Activists from 21 nations ask China to end financing Bangladesh coal power project

| @indiablooms | Jun 26, 2021, at 04:54 am

Activists from 21 countries have shot a letter to China and asked the nation to end the financing of a coal-fired power plant in Bangladesh.

In the letter, the activists mentioned that  Beijing had notified Dhaka in February that it would no longer support highly polluting projects.

In 2016, Bangladesh approved the majority-Chinese funded Banshkhali S. Alam project, which has been controversial from the start, with allegations of undue force by police against protesters, and wage and labor issues, reports Radio Free Asia.

“In February 2021, the Economic and Commercial Counselor of China in Bangladesh sent a letter to the Bangladesh Ministry of Finance stating that ‘the Chinese side shall no longer consider projects with high pollution and high energy consumption, such as coal mining and coal-fired power stations,’” the activists wrote in the letter signed by Hasan Mehedi, member secretary of the Bangladesh Working Group on External Debt (BWGED) as quoted by the news portal.

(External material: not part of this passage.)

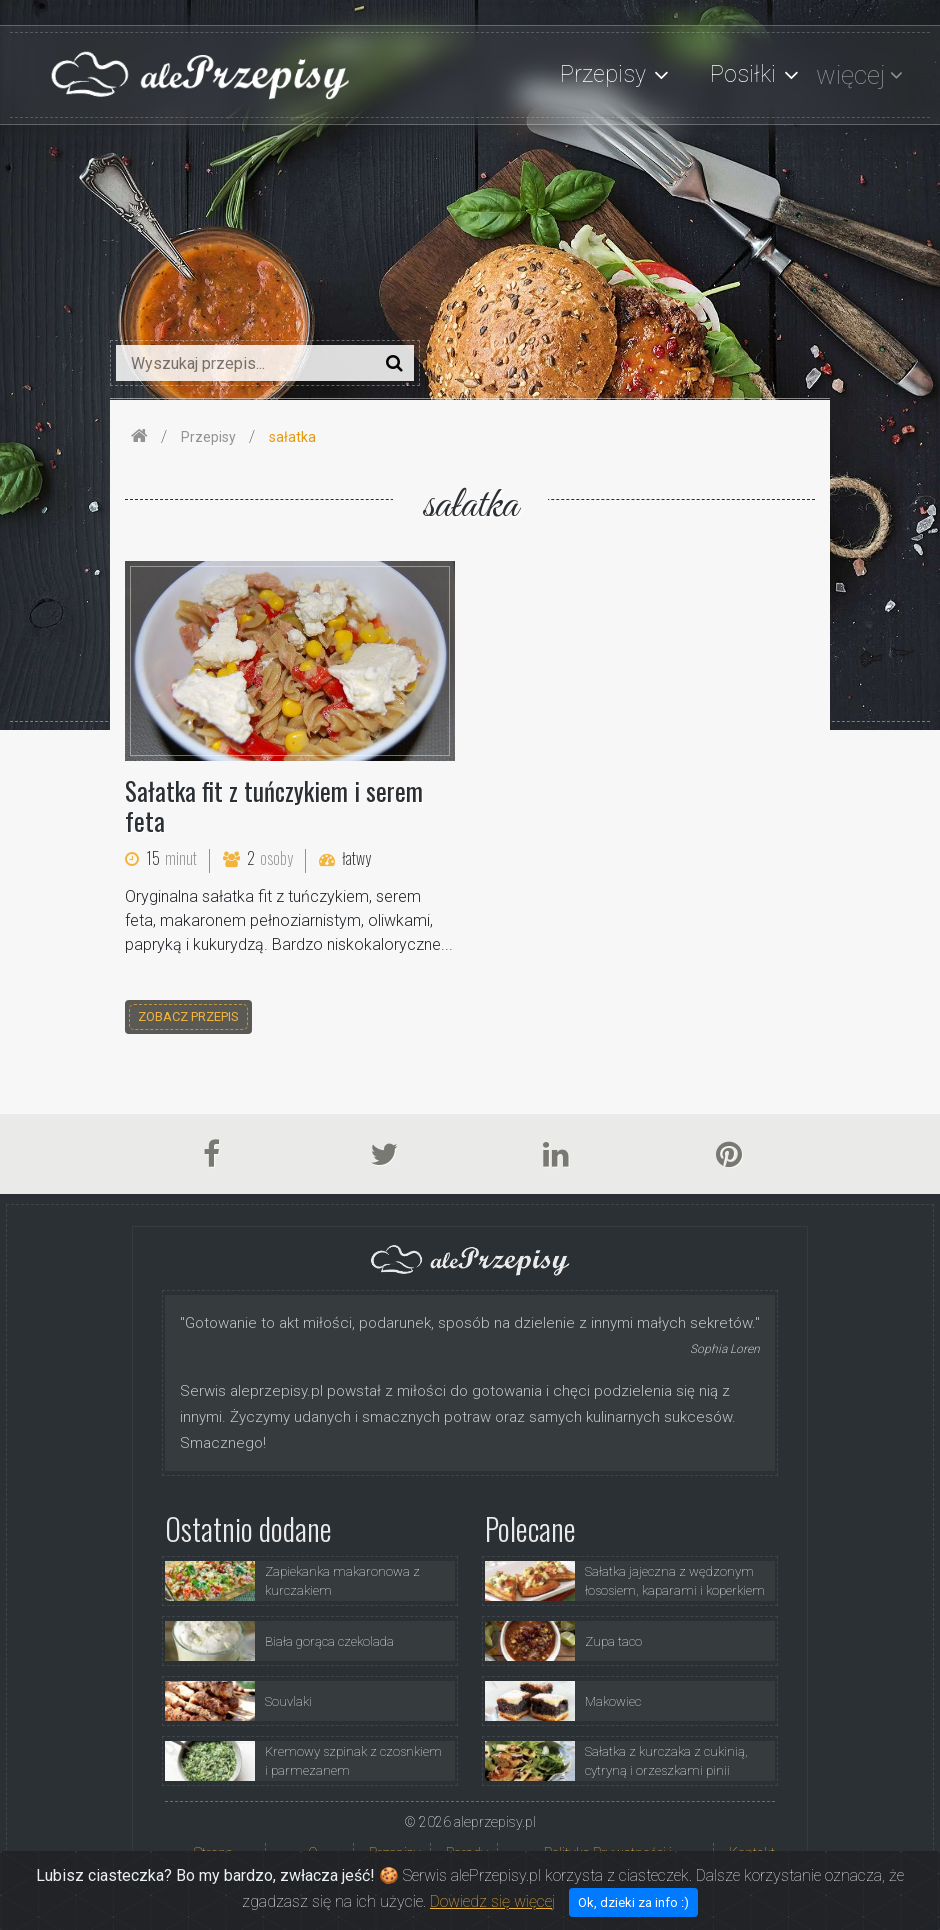  Describe the element at coordinates (467, 1853) in the screenshot. I see `Porady` at that location.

The activists’ letter noted that China’s President Xi Jinping had called to “pursue open, green and clean cooperation” in a speech at the second Belt and Road Forum in 2019.

The activists also mentioned the controversial nature of the project.

“Since the beginning of the project in 2016, 12 people have lost their lives, more than 100 got injured and harassment cases have been filed against over 6,000 workers and villagers in three different incidents around this power plant,” the letter said.

“Local people consider the project a curse for themselves as not only lives were lost but at least 10,000 people have been affected by the losses of homesteads and farmland because of this project," read the letter.

The letter was reportedly signed by 129 activists from 74 organizations.

It was mailed to Chinese commerce minister Wang Wentao.

The Banshkhali S. Alam project is likely to start producing 1,320 MW of power by 2023.

China financed 70 percent of the U.S. $2.49 billion cost of the project, according to information on S. Alam Group’s website as quoted by RFA.